Absolutism Will Definitely Kill 100% Of Us
(Or at least, it's probably not a good thing overall.)
This tweet from mid-January is making steady rounds among the right-wing grifter set as evidence that the World Health Organization is in the bag for the Chinese government and nothing they say now can or should be trusted:
You'll see that tweet being QTed (quote-tweeted) or included as a screenshot alongside the claim that the WHO told us that there was no human-to-human transmission or that human-to-human transmission is impossible. If you read the tweet, though, you might notice it doesn't say anything like that.
Now, I don't know that the information it contains wasn't manipulated but I wonder how they are so certain it was pure propaganda and why they treat it as if it says something that is definitely factually untrue. It doesn't rule out human-to-human transmission. It doesn't say that anybody had done so and it doesn't declare the matter closed.
Everything in that tweet is measured and nuanced: preliminary investigation has found no clear evidence. That means "we don't know yet and we're still looking." It's not an all-clear. It's not the final word, it's the preliminary word. Approximately two weeks after the virus was identified, certainty and clarity were bound to be in short supply.
Might it have been irresponsible of the WHO to broadcast that message in that fashion? Possibly. But if so, only because they did not take into account how their nuance would fail to translate to audiences who prefer to be certainly wrong than correct in measure.
This kind of absolutism is prevalent among a noisy and numerous segment of the Twitter population. Chloroquine-based treatments may yet be shown to have some validity, but to these people, they are the answer. A miracle drug. They either work or they don't, and if Trump is advancing them they must work, and if they work, they just work. Any discussion of someone who is sick with COVID-19 that attracts enough attention will inevitably attract replies going "Why aren't the doctors giving you hydroxychloroquine?"

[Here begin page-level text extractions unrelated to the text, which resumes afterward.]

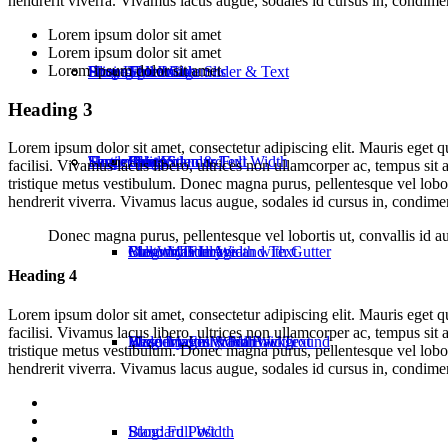
hendrerit viverra. Vivamus lacus augue, sodales id cursus in, condime
Lorem ipsum dolor sit amet
Lorem ipsum dolor sit amet
Lorem ipsum dolor sit amet
Home: Portfolio
Pricing
Shop: Full Width
Blog Layouts
Three Columns
Split Image Slider & Text
Heading 3
Lorem ipsum dolor sit amet, consectetur adipiscing elit. Mauris eget 
Home: Shop
Testimonials
Shop: Custom
Single Posts
Five Columns Full Width
Split Video & Text
Blog: Standard
facilisi. Vivamus lacus libero, ultrices non ullamcorper ac, tempus sit
tristique metus vestibulum. Donec magna purus, pellentesque vel lobort
hendrerit viverra. Vivamus lacus augue, sodales id cursus in, condime
Donec magna purus, pellentesque vel lobortis ut, convallis id a
Masonry Full Width with Gutter
Full Width Image and Text
Blog: Masonry
Custom Title Area
Heading 4
Lorem ipsum dolor sit amet, consectetur adipiscing elit. Mauris eget 
facilisi. Vivamus lacus libero, ultrices non ullamcorper ac, tempus sit
Masonry Full Width
Header with Video Background
Blog: Masonry Full Width
Wide Images & Narrow Text
tristique metus vestibulum. Donec magna purus, pellentesque vel lobort
hendrerit viverra. Vivamus lacus augue, sodales id cursus in, condime
Blog: Full Width
Standard Post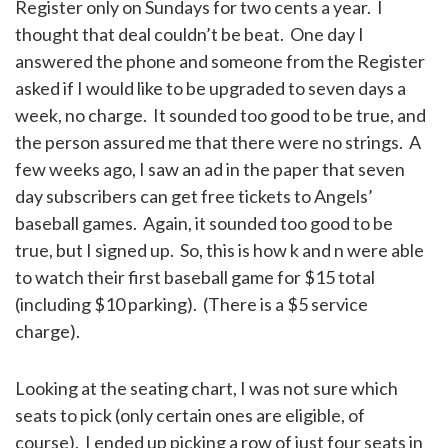
Register only on Sundays for two cents a year. I
thought that deal couldn’t be beat. One day I
answered the phone and someone from the Register
asked if I would like to be upgraded to seven days a
week, no charge. It sounded too good to be true, and
the person assured me that there were no strings. A
few weeks ago, I saw an ad in the paper that seven
day subscribers can get free tickets to Angels’
baseball games. Again, it sounded too good to be
true, but I signed up. So, this is how k and n were able
to watch their first baseball game for $15 total
(including $10 parking). (There is a $5 service
charge).
Looking at the seating chart, I was not sure which
seats to pick (only certain ones are eligible, of
course). I ended up picking a row of just four seats in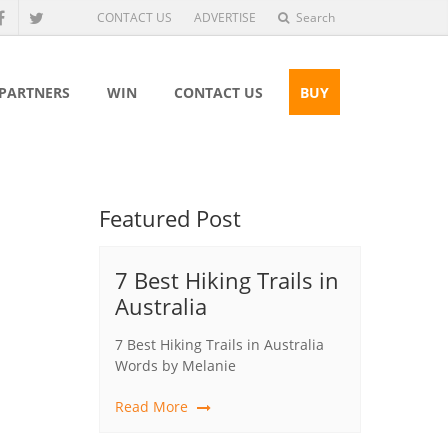
CONTACT US
ADVERTISE
Search
 PARTNERS
WIN
CONTACT US
BUY
Featured Post
7 Best Hiking Trails in
Australia
7 Best Hiking Trails in Australia
Words by Melanie
Read More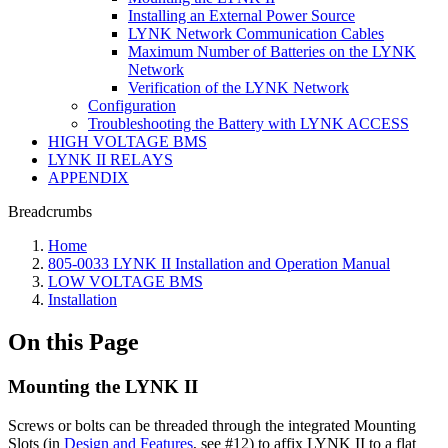
Installing an External Power Source
LYNK Network Communication Cables
Maximum Number of Batteries on the LYNK
Network
Verification of the LYNK Network
Configuration
Troubleshooting the Battery with LYNK ACCESS
HIGH VOLTAGE BMS
LYNK II RELAYS
APPENDIX
Breadcrumbs
Home
805-0033 LYNK II Installation and Operation Manual
LOW VOLTAGE BMS
Installation
On this Page
Mounting the LYNK II
Screws or bolts can be threaded through the integrated Mounting
Slots (in
Design and Features
, see #12) to affix LYNK II to a flat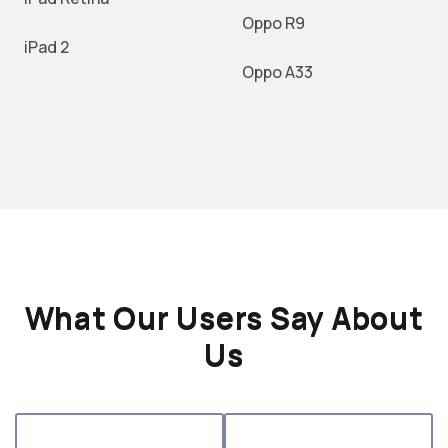
Oppo R9
iPad 2
Oppo A33
What Our Users Say About
Us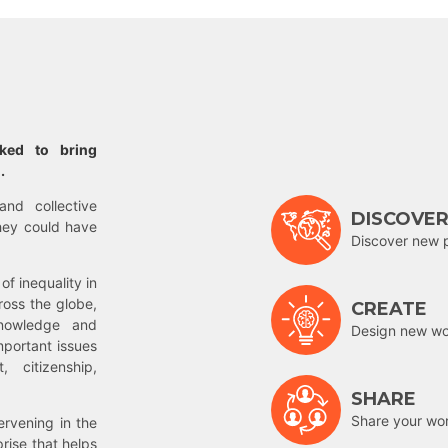
rked to bring
.
and collective
DISCOVE
hey could have
Discover new 
of inequality in
ross the globe,
CREATE
nowledge and
Design new wor
mportant issues
 citizenship,
SHARE
Share your wo
rvening in the
prise that helps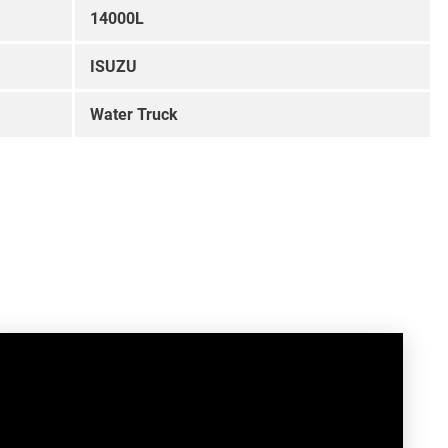
14000L
ISUZU
Water Truck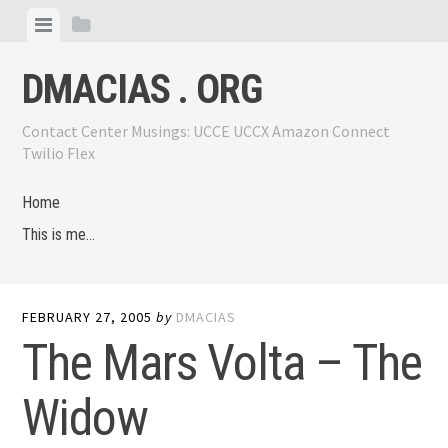
Skip
View
View
to
menu
sidebar
content
DMACIAS . ORG
Contact Center Musings: UCCE UCCX Amazon Connect
Twilio Flex
Home
This is me…
FEBRUARY 27, 2005
by
DMACIAS
The Mars Volta – The
Widow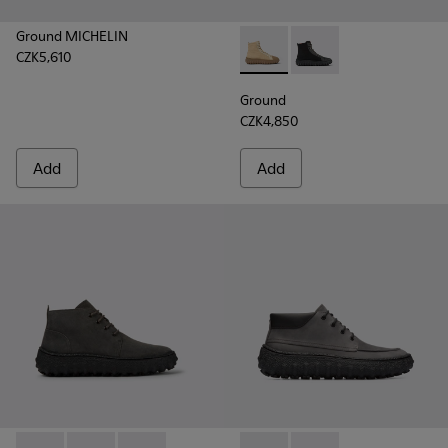
Ground MICHELIN
CZK5,610
Ground - K300405-010 - Beige
Ground - K300405-011 
Ground
CZK4,850
Add
Add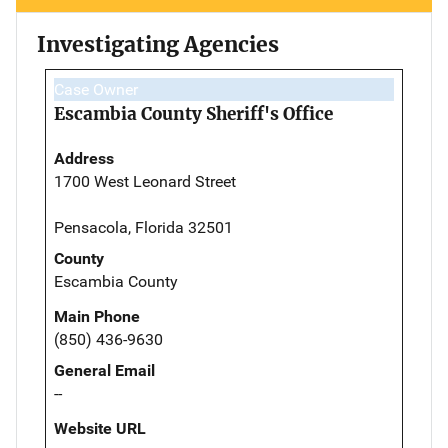
Investigating Agencies
Case Owner
Escambia County Sheriff's Office
Address
1700 West Leonard Street
Pensacola, Florida 32501
County
Escambia County
Main Phone
(850) 436-9630
General Email
--
Website URL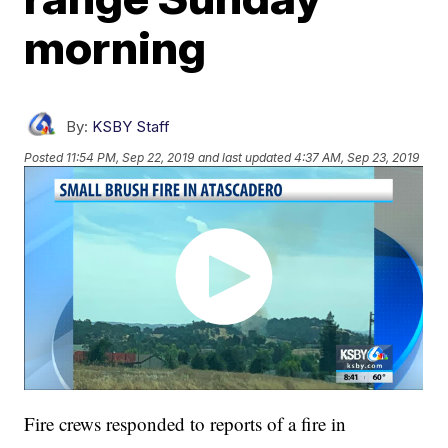
morning
By:
KSBY Staff
Posted
11:54 PM, Sep 22, 2019
and last updated
4:37 AM, Sep 23, 2019
Fire crews responded to reports of a fire in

Similarly, talk about who is "most vulnerable" to the virus gets framed in terms of absolutes. "The elderly are most vulnerable" becomes "the virus only kills the elderly." If we add in people with underlying conditions, then that becomes its own absolute: people imagine that there is a discrete category of such people and we can easily predict who the virus will kill and who it won't. And the survivor category becomes absolute, too: "people the virus won't kill" becomes "people the virus won't affect"... effectively, the world is reduced to people who will become very sick and possibly die and asymptomatic carriers.
In the face of this kind of absolutism, the solution to the pandemic becomes both obvious and simple: we can open up the country by simply quarantining the people the virus will affect and letting the people it won't affect go about their business. If the people it will affect get sick, we give them the magic miracle cure that definitely works.
And we don't listen to the WHO about why this plan won't work, because the WHO definitely lied to us.
Long-term followers of my writing know that I have a phrase I like to invoke in these situations: mostly the Sith deal predominantly but not exclusively in absolutes. And another one: no effect with just one cause and no cause with just one effect.
Both are ways of saying the same thing: life is messy. The world is complicated.
It's tempting, so tempting, to cut out the corner cases and treat the counterexamples as so many Spiders Georgs to be discounted. Human memory and human cognition both run towards streamlining as an optimization strategy, and in the face of something so vast and so threatening and so complicated as a global pandemic, any scrap of certainty is reassuring. Part of what is existentially terrifying about the situation we find ourselves in is the sheer volume and scale of the unknowns.
But when it comes to matters of life and death, it is better by far to embrace the uncertainty — to acknowledge that we don't know what we don't know — than it is to be confidently wrong. A person can be certain about something and still be certainly wrong about it.
There is no easy solution. The closest thing we have to a clear path forward is one that requires us to admit to uncertainty. The real road map for reopening the country doesn't involve a timetable because it requires us to take careful, cautious baby steps forward and at each stage, test, wait and see, and then adjust based on what we learn.
Defeating the virus is going to require us not to pick a model and stick with it because we're confident it's the right one but acknowledge that all models are wrong but some are, in certain situations, useful.
The absolutists among us point to the shifting models as a sign that the scientific approach has failed, or wasn't scientific, but we have to go with the model that's most useful in the moment and when we find a better one, switch to it.
The alternative to this humbling Socratic approach might bring more comfort in the short run, but in the long run it will only lengthen the period of time in which we are all at the mercy of the unknown.